» **What is required**: Find and copy the lines in the records beneath this task that contain the word "subobj".

» **Source material**:
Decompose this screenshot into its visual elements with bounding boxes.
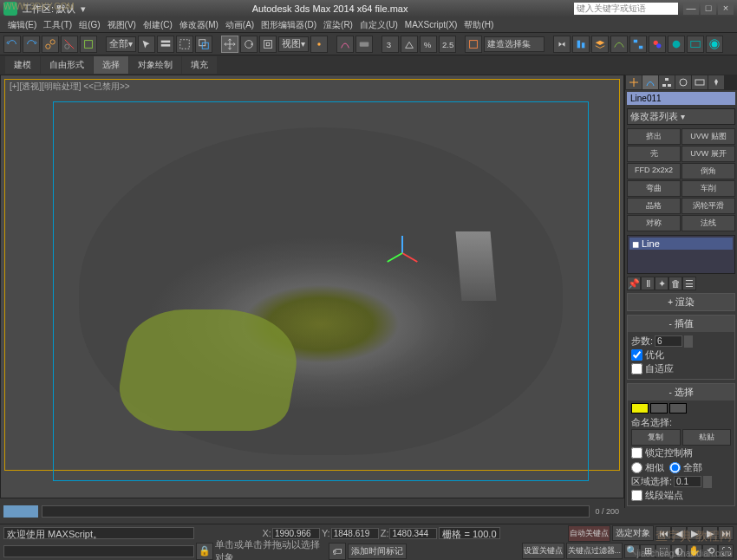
- menu-maxscript[interactable]: MAXScript(X): [402, 19, 460, 30]
- remove-modifier-icon[interactable]: 🗑: [669, 277, 682, 290]
- mod-normal[interactable]: 法线: [682, 215, 735, 231]
- zoom-extents-icon[interactable]: ⬚: [655, 544, 671, 558]
- show-end-result-icon[interactable]: Ⅱ: [641, 277, 655, 290]
- bind-icon[interactable]: [80, 36, 97, 53]
- tab-object-paint[interactable]: 对象绘制: [129, 56, 181, 74]
- adaptive-checkbox[interactable]: [631, 363, 642, 374]
- mod-bend[interactable]: 弯曲: [627, 180, 681, 197]
- stack-item-line[interactable]: ◼ Line: [629, 238, 733, 250]
- unlink-icon[interactable]: [61, 36, 78, 53]
- key-filter-dropdown[interactable]: 选定对象: [612, 525, 654, 541]
- align-icon[interactable]: [572, 36, 590, 53]
- maximize-button[interactable]: □: [701, 3, 716, 15]
- render-icon[interactable]: [706, 36, 723, 53]
- select-rotate-icon[interactable]: [240, 36, 258, 53]
- tab-selection[interactable]: 选择: [94, 56, 128, 74]
- optimize-checkbox[interactable]: [631, 349, 642, 361]
- undo-icon[interactable]: [3, 36, 21, 53]
- segment-subobj-icon[interactable]: [650, 403, 668, 413]
- mod-shell[interactable]: 壳: [627, 146, 681, 162]
- pan-icon[interactable]: ✋: [687, 544, 702, 558]
- play-icon[interactable]: ▶: [687, 526, 702, 540]
- utilities-panel-tab-icon[interactable]: [708, 75, 724, 89]
- setkey-button[interactable]: 设置关键点: [522, 543, 564, 559]
- minimize-button[interactable]: —: [683, 3, 699, 15]
- create-panel-tab-icon[interactable]: [626, 75, 642, 89]
- display-panel-tab-icon[interactable]: [692, 75, 708, 89]
- similar-radio[interactable]: [631, 462, 642, 473]
- select-move-icon[interactable]: [221, 36, 238, 53]
- steps-spinner[interactable]: [684, 335, 693, 348]
- steps-input[interactable]: [655, 335, 682, 347]
- autokey-button[interactable]: 自动关键点: [568, 525, 610, 542]
- next-frame-icon[interactable]: ▶: [702, 526, 718, 540]
- menu-grapheditors[interactable]: 图形编辑器(D): [258, 18, 319, 32]
- schematic-view-icon[interactable]: [629, 36, 647, 53]
- snap-toggle-icon[interactable]: 3: [382, 36, 399, 53]
- redo-icon[interactable]: [23, 36, 40, 53]
- gizmo-z-axis[interactable]: [401, 236, 403, 253]
- keyfilters-button[interactable]: 关键点过滤器...: [566, 543, 623, 559]
- rollout-interpolation-header[interactable]: - 插值: [628, 316, 734, 332]
- spline-subobj-icon[interactable]: [669, 403, 687, 413]
- tab-freeform[interactable]: 自由形式: [41, 56, 93, 74]
- menu-create[interactable]: 创建(C): [140, 18, 175, 32]
- angle-snap-icon[interactable]: [401, 36, 418, 53]
- area-select-input[interactable]: [674, 476, 701, 487]
- modifier-list-dropdown[interactable]: 修改器列表 ▾: [627, 108, 735, 125]
- modifier-stack[interactable]: ◼ Line: [627, 235, 735, 274]
- menu-modifiers[interactable]: 修改器(M): [177, 18, 221, 32]
- window-crossing-icon[interactable]: [195, 36, 212, 53]
- link-icon[interactable]: [42, 36, 59, 53]
- paste-selection-button[interactable]: 粘贴: [682, 429, 732, 446]
- copy-selection-button[interactable]: 复制: [631, 429, 681, 446]
- motion-panel-tab-icon[interactable]: [675, 75, 691, 89]
- modify-panel-tab-icon[interactable]: [642, 75, 658, 89]
- mod-symmetry[interactable]: 对称: [627, 215, 681, 231]
- mod-uvwmap[interactable]: UVW 贴图: [682, 128, 735, 145]
- mod-lattice[interactable]: 晶格: [627, 198, 681, 214]
- mirror-icon[interactable]: [553, 36, 571, 53]
- fov-icon[interactable]: ◐: [671, 544, 687, 558]
- menu-tools[interactable]: 工具(T): [41, 18, 75, 32]
- area-spinner[interactable]: [703, 476, 712, 488]
- menu-customize[interactable]: 自定义(U): [357, 18, 401, 32]
- mod-extrude[interactable]: 挤出: [627, 128, 681, 145]
- coord-y-input[interactable]: [331, 528, 379, 539]
- select-by-name-icon[interactable]: [157, 36, 174, 53]
- tab-populate[interactable]: 填充: [182, 56, 217, 74]
- vertex-subobj-icon[interactable]: [631, 403, 649, 413]
- keyboard-shortcut-icon[interactable]: [355, 36, 373, 53]
- maxscript-listener[interactable]: 欢迎使用 MAXScript。: [3, 527, 194, 539]
- rollout-rendering-header[interactable]: + 渲染: [628, 294, 734, 310]
- all-radio[interactable]: [669, 462, 681, 473]
- hierarchy-panel-tab-icon[interactable]: [659, 75, 675, 89]
- maxscript-input[interactable]: [3, 545, 194, 557]
- material-editor-icon[interactable]: [649, 36, 666, 53]
- mod-unwrap[interactable]: UVW 展开: [682, 146, 735, 162]
- rollout-selection-header[interactable]: - 选择: [628, 384, 734, 400]
- mod-lathe[interactable]: 车削: [682, 180, 735, 197]
- goto-end-icon[interactable]: ⏭: [718, 526, 734, 540]
- render-frame-icon[interactable]: [687, 36, 704, 53]
- segment-end-checkbox[interactable]: [631, 490, 642, 501]
- menu-animation[interactable]: 动画(A): [223, 18, 257, 32]
- object-name-field[interactable]: Line011: [627, 92, 735, 105]
- tab-modeling[interactable]: 建模: [5, 56, 40, 74]
- time-tag-dropdown[interactable]: 添加时间标记: [348, 544, 407, 559]
- coord-z-input[interactable]: [389, 528, 437, 539]
- select-scale-icon[interactable]: [259, 36, 277, 53]
- close-button[interactable]: ×: [718, 3, 734, 15]
- menu-views[interactable]: 视图(V): [105, 18, 139, 32]
- maximize-viewport-icon[interactable]: ⛶: [718, 544, 734, 558]
- pin-stack-icon[interactable]: 📌: [627, 277, 641, 290]
- time-tag-icon[interactable]: 🏷: [329, 543, 346, 560]
- menu-help[interactable]: 帮助(H): [461, 18, 496, 32]
- pivot-center-icon[interactable]: [310, 36, 328, 53]
- timeline-track[interactable]: [42, 505, 590, 518]
- menu-group[interactable]: 组(G): [76, 18, 102, 32]
- menu-edit[interactable]: 编辑(E): [5, 18, 39, 32]
- menu-rendering[interactable]: 渲染(R): [321, 18, 355, 32]
- mod-ffd[interactable]: FFD 2x2x2: [627, 163, 681, 179]
- viewport[interactable]: [+][透视][明暗处理] <<已禁用>>: [0, 75, 624, 508]
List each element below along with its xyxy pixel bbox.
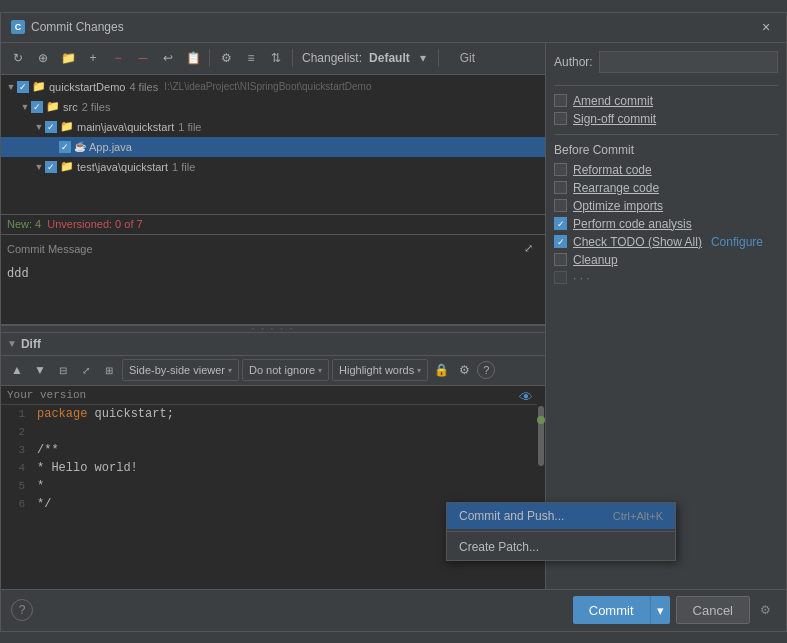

» **Reply**:
- segment-subobj-icon[interactable]: [650, 403, 668, 413]
- spline-subobj-icon[interactable]: [669, 403, 687, 413]
- vertex-subobj-icon[interactable]: [631, 403, 649, 413]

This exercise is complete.